D'altra parte, è chiaro cosa succede se una persona perde la fede. “Senza olio la lampada non può ardere”, senza la radice ogni albero appassisce. “Senza di me”, disse il Signore, “non puoi fare nulla”. Una volta tolta la fede, viene tolto ogni senso della vita e ogni potere di fare il bene. Non esiste un centro che leghi gli sforzi di una persona e li comprenda. Una persona non sente la vicinanza di Dio, non può capire la Sua bontà, Dio ancora per lui è solo un punitore della menzogna. Una persona simile si rivolgerà a Dio? E se non si volta, allora non può accettare l'aiuto di Dio, la sua grazia. Quindi, avendo perso questo “occhio che illumina ogni coscienza” (Cirillo di Gerusalemme), la sua fede, una persona perde tutte le sue proprietà spirituali – e perisce. Notevoli a questo riguardo sono le fattezze con cui il Signore dipinge i giusti ei peccatori al giudizio finale. Nel frattempo, come i giusti, che hanno conservato la loro fede, si meravigliano della misericordia di Dio: "Quando ti hai visto affamato e hai bevuto?" – Per i peccatori, la sentenza di Dio sembra ingiusta: “quando ti ho visto affamato e non ti ho servito?” Dio appare loro ostile, desideroso, cercando una scusa per condannarli, per privarli della beatitudine eterna. I primi vivevano nella fede, e quindi tutta la loro anima è piena del sentimento dell'immeritata misericordia di Dio, e ora confessano la loro indegnità. Questi ultimi, però, hanno perso la fede, non riconoscono la misericordia di Dio, hanno vissuto solo per se stessi, e quindi ora si stanno elevando a difesa del loro “io”. I primi nella loro fede vedevano sempre aperta a se stessi la via di Dio, perché vedevano la misericordia di Dio. Vedendo ciò, aspiravano sempre a Dio ed erano costantemente in unità spirituale con Lui: questa unità, naturalmente, diventa loro destino anche dopo aver lasciato questa vita. Questi ultimi, avendo perso la fede, hanno perso naturalmente anche le forze per l'unione spirituale con Dio, si sono alienati da Dio: perciò, anche dopo il loro passaggio al mondo futuro, non hanno la capacità di arrendersi a Dio, la loro sorte è in il cupo regno dell'egoismo, che digrigna i denti per la sua morte. , non trovando la forza di venire a patti con questo, anche se, come un uomo giusto, nel pensiero di aver sofferto secondo la volontà di Dio (Rm 9).

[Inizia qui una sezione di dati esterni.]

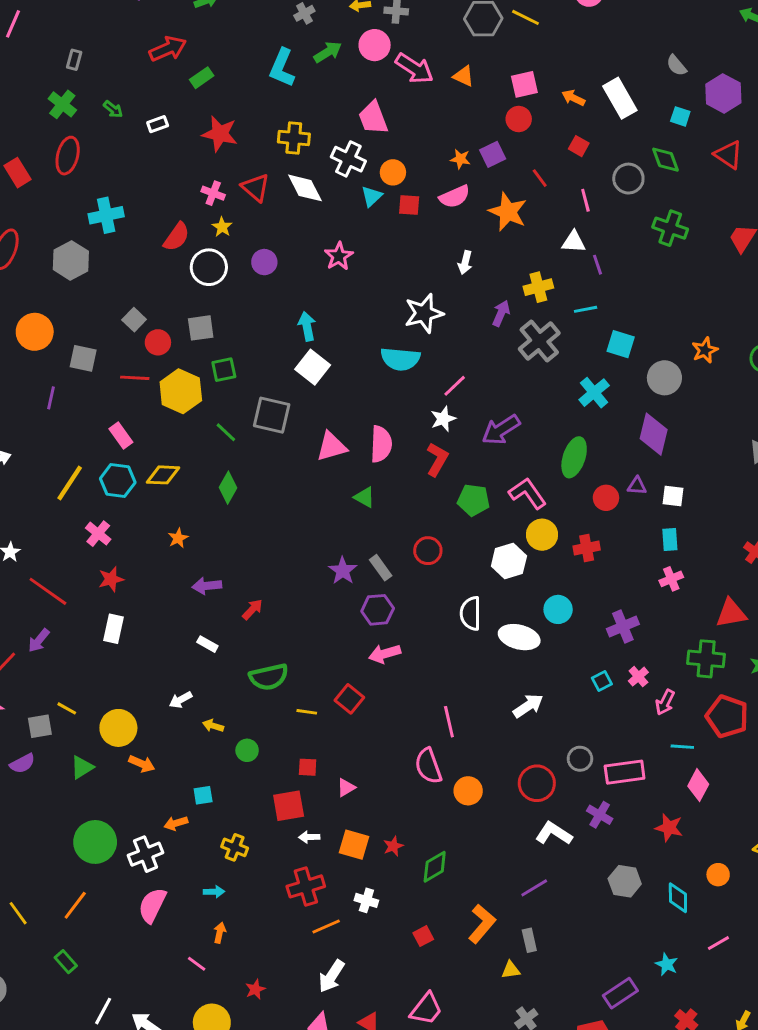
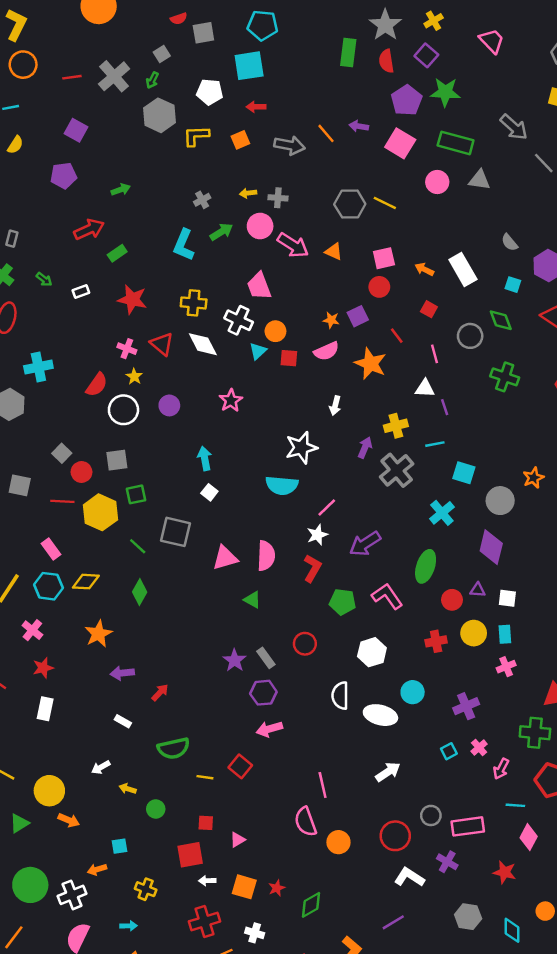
white square: (313, 367) -> (209, 492), size x0.6
yellow circle: (542, 535) -> (474, 633), moved
orange star: (178, 538) -> (98, 634), size x1.6

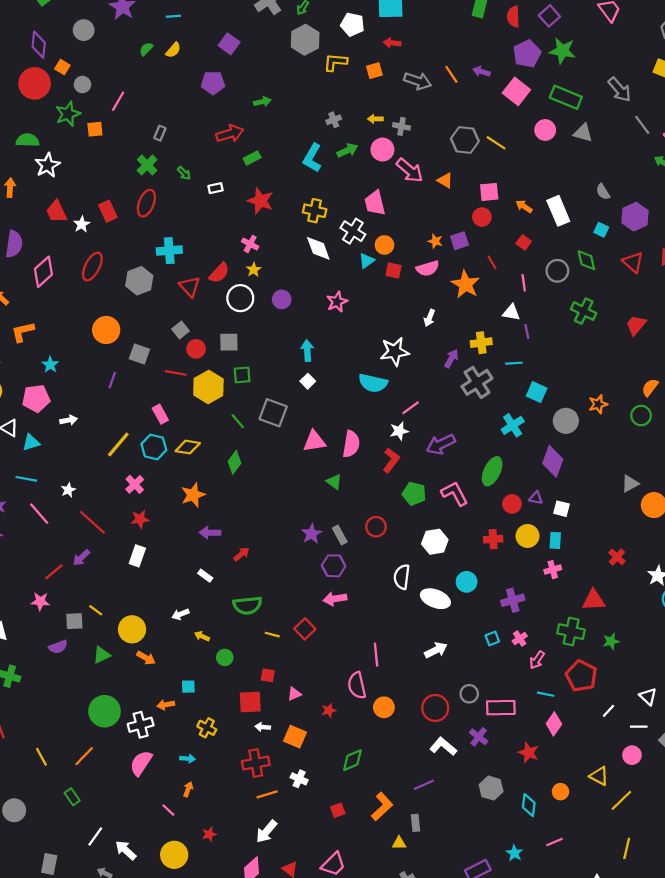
red triangle: (162, 344) -> (190, 287), moved
red star: (277, 888) -> (329, 710), moved

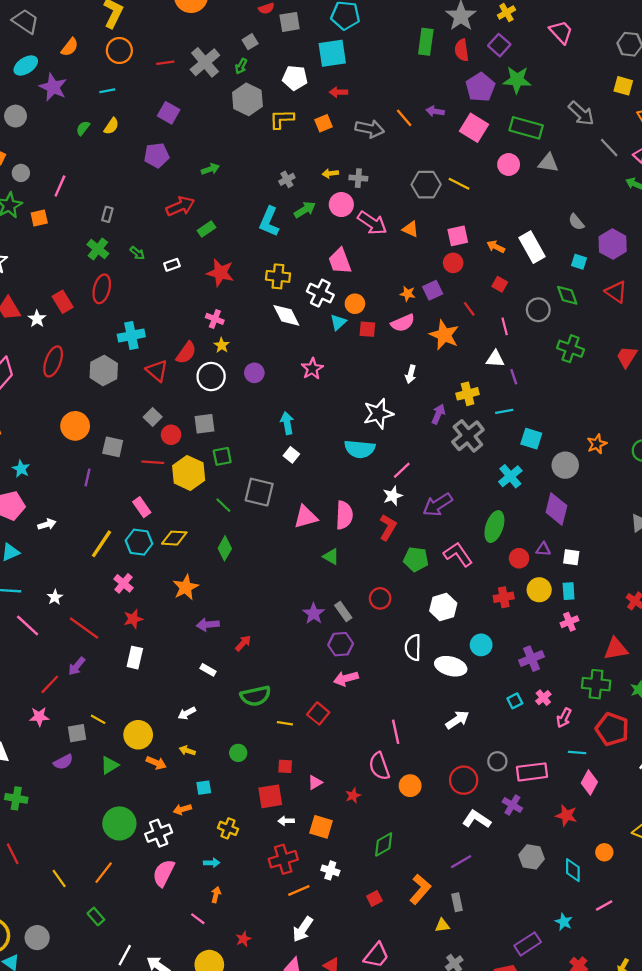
yellow arrow: (202, 636) -> (187, 751), moved

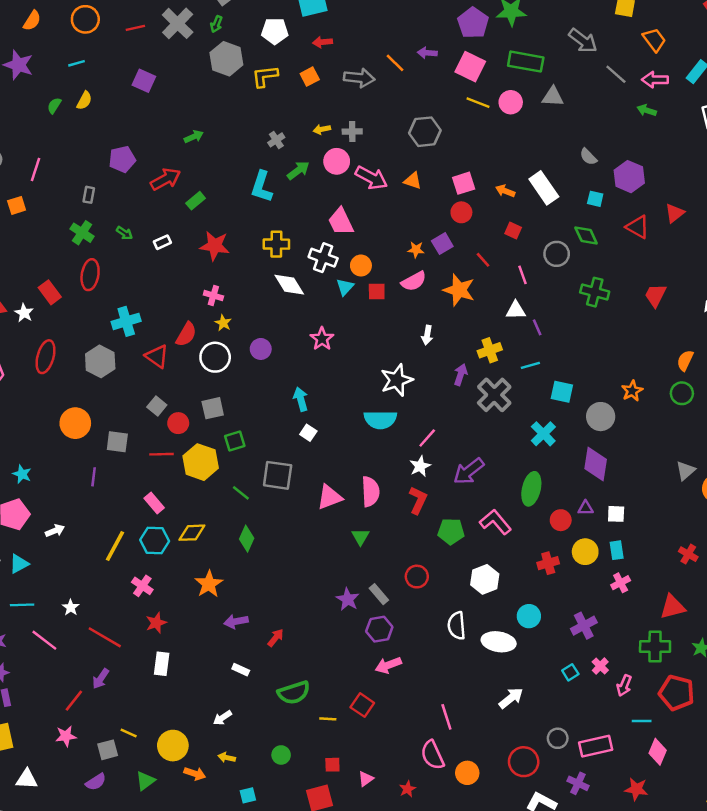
purple pentagon: (157, 155) -> (122, 159), moved
yellow line: (459, 184) -> (478, 103), moved
green triangle: (331, 557) -> (360, 537), turned 36

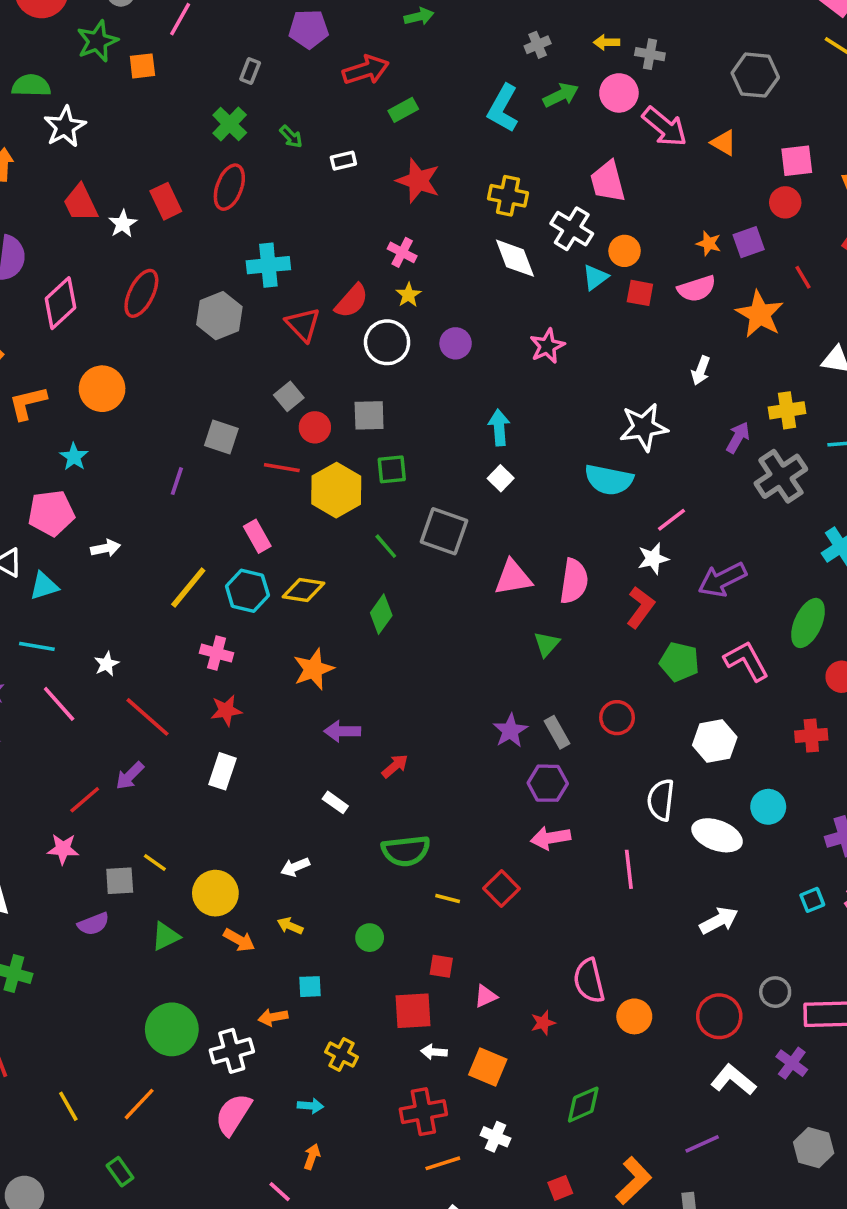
orange circle: (75, 423) -> (102, 389), moved
pink cross: (142, 586) -> (217, 653), turned -30
pink line: (446, 717) -> (629, 869), moved

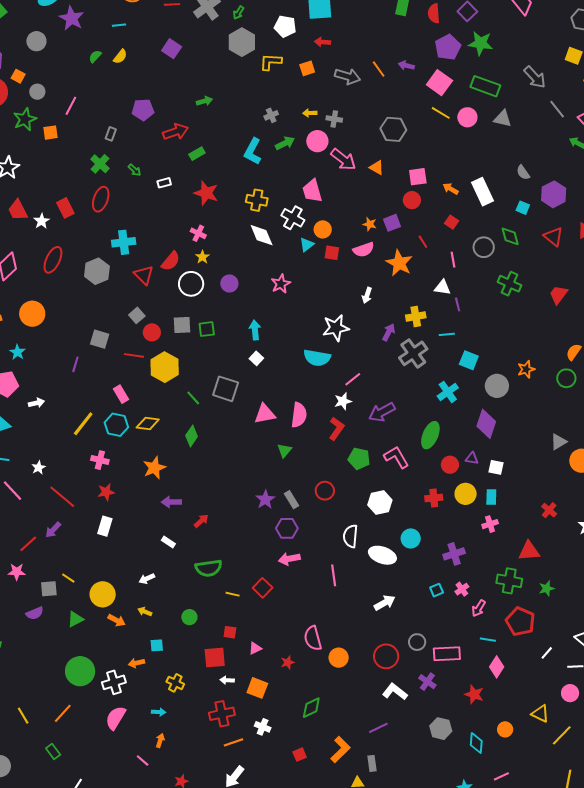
green square: (392, 469) -> (207, 329), moved

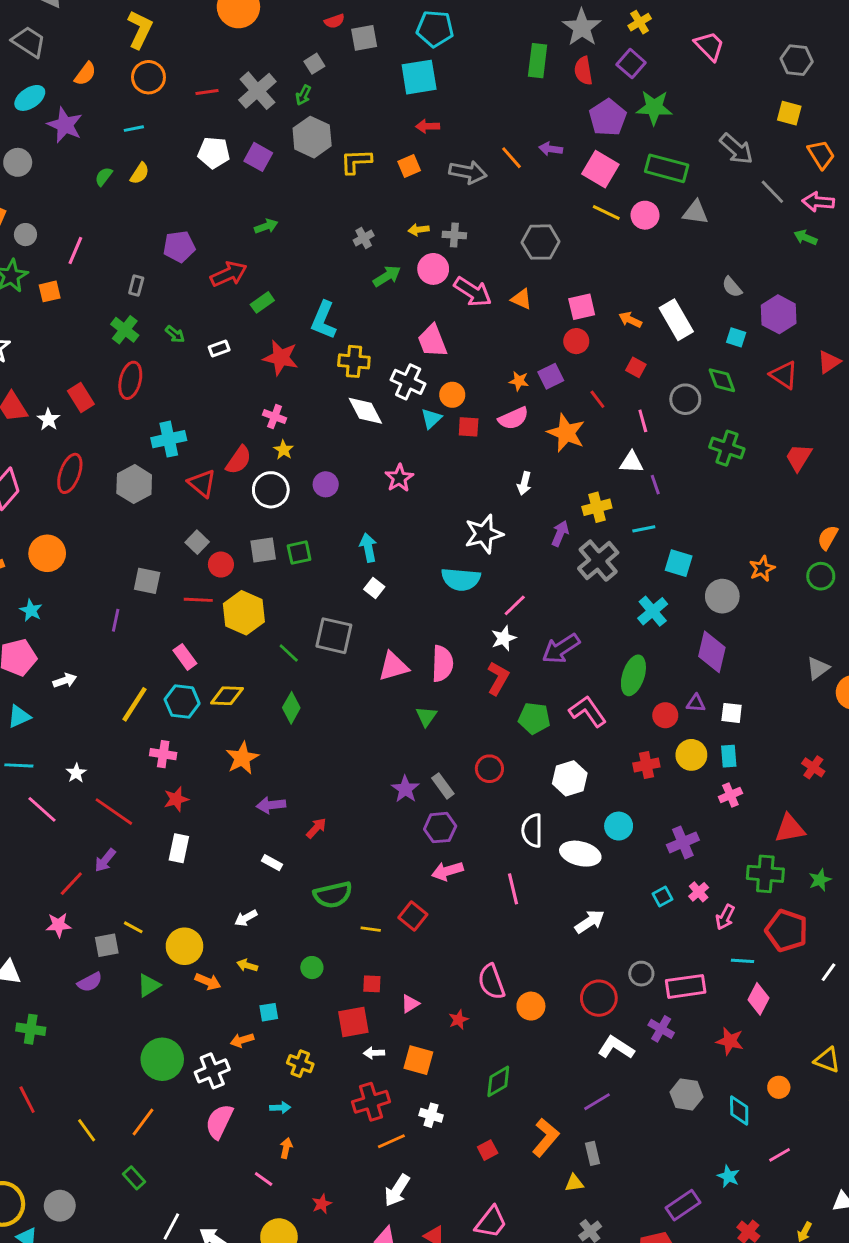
white pentagon: (285, 26) -> (214, 153), moved
purple square: (172, 49) -> (258, 157), moved
cyan L-shape: (253, 151) -> (324, 320), moved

Quindi, la fede ha ravvivato una persona, la fede lo ha sviluppato ed educato alla vita spirituale, la fede lo condurrà alla beatitudine eterna. Credendo, una persona accettava qui la grazia di Dio e poteva accettare la comunione con Dio, nonostante fino ad allora avesse vissuto nel peccato. La stessa fede nell'amore di Dio consentirà a una persona di mantenere questa comunione con Dio nel regno a venire. “Nel giorno del giudizio”, dice san Neil del Sinai, “noi stessi saremo i nostri stessi accusatori, condannati dalla nostra stessa coscienza. Pertanto, in questo caso estremo, troveremo qualche altra protezione o aiuto, se non una fede nel filantropico Signore Cristo? Questa fede è la nostra grande difesa, grande aiuto, sicurezza e audacia e una risposta per coloro che sono diventati irresponsabili a causa di una moltitudine inesprimibile di peccati”.

La fede che salva è libera e attiva

Per evitare equivoci, occorre qui ripetere ancora una volta che la Chiesa ortodossa, assumendo nella fede tutta la beatitudine dell'uomo e considerando la fede come la causa della crescita spirituale dell'uomo, non immagina mai questa fede nella forma di una sorta di auto-autostima forza agente, che, come qualcosa di estraneo, quasi costringerebbe l'uomo a una vita virtuosa e alla comunione con Dio. Certo, una persona credente percepisce la grazia di Dio, con la quale va a combattere il peccato. Tuttavia, lo strumento per ricevere questa grazia non è la conoscenza o la contemplazione della misericordia di Dio e la sua disponibilità a perdonare e aiutare, ma certamente il libero desiderio e decisione di una persona. Allo stesso modo, la fede è «operatrice di bontà, fondamento di una condotta retta» solo perché «è il libero consenso dell'anima» (Clemente d'Alessandria). La fede ispira solo la volontà di una persona, ma non la libera in alcun modo dagli sforzi su se stessa. «Non solo dovete credere in Cristo», diceva san Macario d'Egitto, «ma anche soffrire, secondo quanto sta scritto: «come vi è stato dato... non solo credete in Cristo, ma soffrite anche per lui» (Fil 1, 29) Credere solo in Dio è caratteristico di coloro che pensano in modo terreno, anche, non direi, e degli spiriti immondi che dicono: «Noi ti conosciamo, che sei Figlio di Dio» (Mc 1.24; Mt. 8.29)”. La fede richiede la libera scelta del bene e la decisione di farlo.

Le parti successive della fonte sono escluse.